• [PROBLEM REQUIREMENTS]:
When you copy the records, keep every word exact and leave the pictures out.

═════ RECORDS PROVIDED ═════

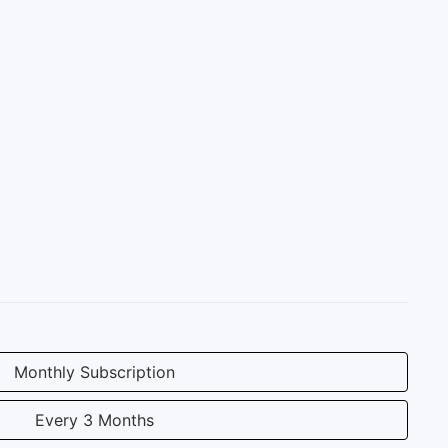
Monthly Subscription
Every 3 Months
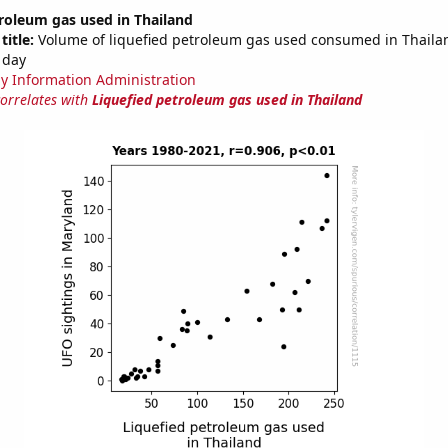
roleum gas used in Thailand
title:
Volume of liquefied petroleum gas used consumed in Thailan
 day
y Information Administration
correlates with
Liquefied petroleum gas used in Thailand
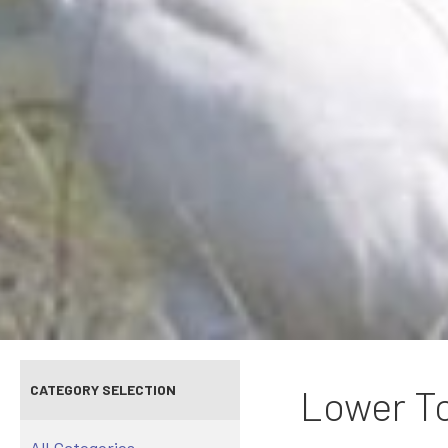
CATEGORY SELECTION
Lower To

═════

• [SOLVED PROBLEM]:
Monthly Subscription
Every 3 Months
roleum gas used in Thailand
title:
Volume of liquefied petroleum gas used consumed in Thailan
 day
y Information Administration
correlates with
Liquefied petroleum gas used in Thailand
CATEGORY SELECTION
Lower To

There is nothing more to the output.